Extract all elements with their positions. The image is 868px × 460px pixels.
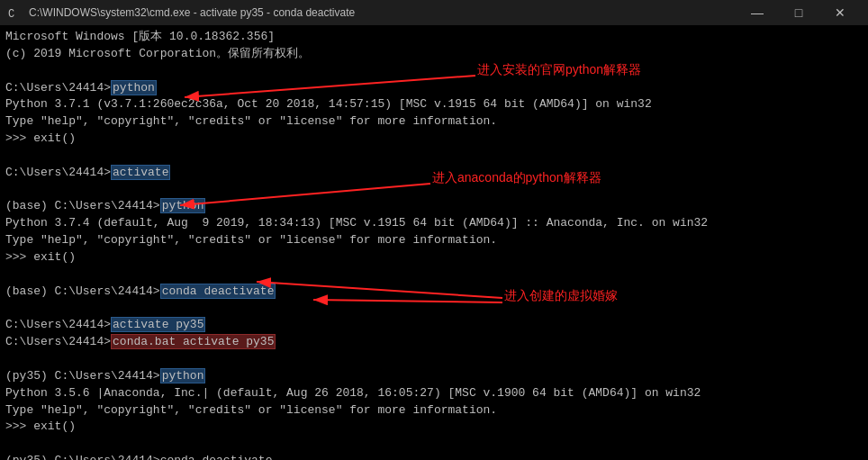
cmd-conda-deactivate-1: conda deactivate (160, 284, 276, 299)
line-10 (5, 182, 863, 199)
title-bar-left: C C:\WINDOWS\system32\cmd.exe - activate… (7, 5, 355, 20)
line-23: Type "help", "copyright", "credits" or "… (5, 402, 863, 419)
window: C C:\WINDOWS\system32\cmd.exe - activate… (0, 0, 868, 460)
window-title: C:\WINDOWS\system32\cmd.exe - activate p… (29, 6, 355, 19)
cmd-python-3: python (160, 368, 206, 383)
line-11: (base) C:\Users\24414>python (5, 198, 863, 215)
maximize-button[interactable]: □ (778, 0, 819, 25)
cmd-python-2: python (160, 198, 206, 213)
line-9: C:\Users\24414>activate (5, 165, 863, 182)
cmd-icon: C (7, 5, 22, 20)
line-1: Microsoft Windows [版本 10.0.18362.356] (5, 29, 863, 46)
cmd-python-1: python (111, 80, 157, 95)
line-3 (5, 63, 863, 80)
line-19: C:\Users\24414>conda.bat activate py35 (5, 334, 863, 351)
line-21: (py35) C:\Users\24414>python (5, 368, 863, 385)
line-16: (base) C:\Users\24414>conda deactivate (5, 284, 863, 301)
cmd-conda-bat: conda.bat activate py35 (111, 334, 276, 349)
close-button[interactable]: ✕ (819, 0, 861, 25)
line-8 (5, 148, 863, 165)
line-15 (5, 266, 863, 284)
minimize-button[interactable]: — (737, 0, 778, 25)
line-24: >>> exit() (5, 419, 863, 436)
line-20 (5, 351, 863, 368)
terminal-content: Microsoft Windows [版本 10.0.18362.356] (c… (0, 25, 868, 460)
line-2: (c) 2019 Microsoft Corporation。保留所有权利。 (5, 46, 863, 63)
line-26: (py35) C:\Users\24414>conda deactivate (5, 453, 863, 460)
line-18: C:\Users\24414>activate py35 (5, 317, 863, 334)
svg-text:C: C (8, 8, 14, 20)
cmd-activate: activate (111, 165, 170, 180)
line-6: Type "help", "copyright", "credits" or "… (5, 113, 863, 131)
title-bar-controls: — □ ✕ (737, 0, 861, 25)
line-4: C:\Users\24414>python (5, 80, 863, 97)
line-12: Python 3.7.4 (default, Aug 9 2019, 18:34… (5, 215, 863, 232)
cmd-activate-py35: activate py35 (111, 317, 205, 332)
line-5: Python 3.7.1 (v3.7.1:260ec2c36a, Oct 20 … (5, 96, 863, 113)
line-7: >>> exit() (5, 131, 863, 148)
line-22: Python 3.5.6 |Anaconda, Inc.| (default, … (5, 385, 863, 402)
line-13: Type "help", "copyright", "credits" or "… (5, 232, 863, 249)
line-17 (5, 301, 863, 318)
line-14: >>> exit() (5, 249, 863, 266)
line-25 (5, 436, 863, 453)
title-bar: C C:\WINDOWS\system32\cmd.exe - activate… (0, 0, 868, 25)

> YOUR INSTRUCTIONS: Counting only lines that contain "default", what is the total for the entries above? Give the number alone.

> FINAL ANSWER: 2